第6章

“我可以幫你們做出來荷花酥,但是你們得收斂起這些亂七八糟的心思,否則大家一起送命。”夏燭明站在門口沖門外叫道。

宋姑姑本來要趕着上庖屋催促宮女們做出來皇上要求的荷花酥。其實已經做了很多遍了,但是總是一次又一次達不到皇上的要求,大家都不知道他到底想要的是什麽。

“你說的話當真?”宋姑姑停住腳步回頭問。

“要是有半分摻假,我自己以死謝罪。”夏燭明回頭望了一眼依舊昏迷在床的翡翠,“不過……你們得把翡翠給治好,以後不許再欺負她。”

宋姑姑非常焦急,跟本沒有太在意夏燭明到底說了些什麽就急着答應:“行,那你趕緊出來去做。
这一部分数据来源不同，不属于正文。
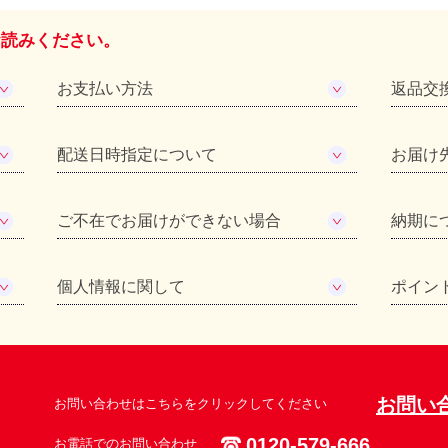
お読みください。
お支払い方法
返品交
配送日時指定について
お届け
ご不在でお届けができない場合
納期に
個人情報に関して
ポイン
お問い
お問い合わせはこちらをクリックしてください
0120-579-666
お電話でのお問い合わせ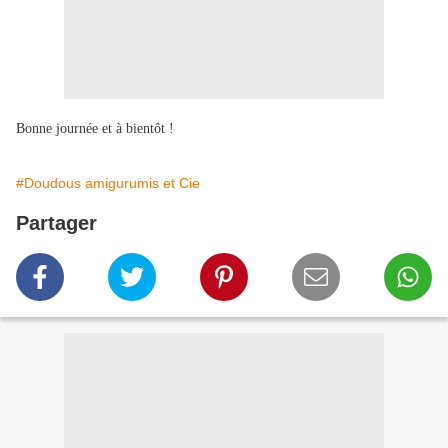
Bonne journée et à bientôt !
#Doudous amigurumis et Cie
Partager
”

宋姑姑示意旁邊的小太監趕緊滾開,給夏燭明讓路。

夏燭明把門內堆的一堆東西全都弄開,自己走了出去,“那你找人給翡翠看病,我現在就去做。”

“這可是我花了好多銀子才讓蘇公公在皇上面前說好話,寬限了一兩天,要是你浪費了這個機會,就等着被千刀萬剮吧。”宋姑姑冷哼一聲說道。

夏燭明沒有理她,徑直到了庖屋。

裏面幾個小宮女看她出現了,臉上都帶了些戲谑的笑,仔細看還微微有些臉紅,估計是把于薇的一番話聽進了心裏,如果不是她們不敢得罪倪似月和于薇,肯定過來問自己這件事了。

夏燭明并不搭理她們,自己走到案臺邊開始翻找準備做荷花酥的食材,幾個宮女愣在那裏一動不動,并不知道她為什麽突然過來幫忙。

“讓開。”夏燭明開口,嗓子依舊十分沙啞,到現在連口水都沒喝到,她輕輕嘆了口氣。

“我們憑什麽聽你的?”其中一個和于薇關系比較好的宮女說。

“因為是我讓她過來做的。”宋姑姑突然出現在門口。

那個宮女頓時低下了頭不敢再發一言。

“我已經派人去找了太醫,你放心,只要你做得出來,以後什麽事兒都好說。”宋姑姑這次是望着正在忙碌的夏燭明的背影說。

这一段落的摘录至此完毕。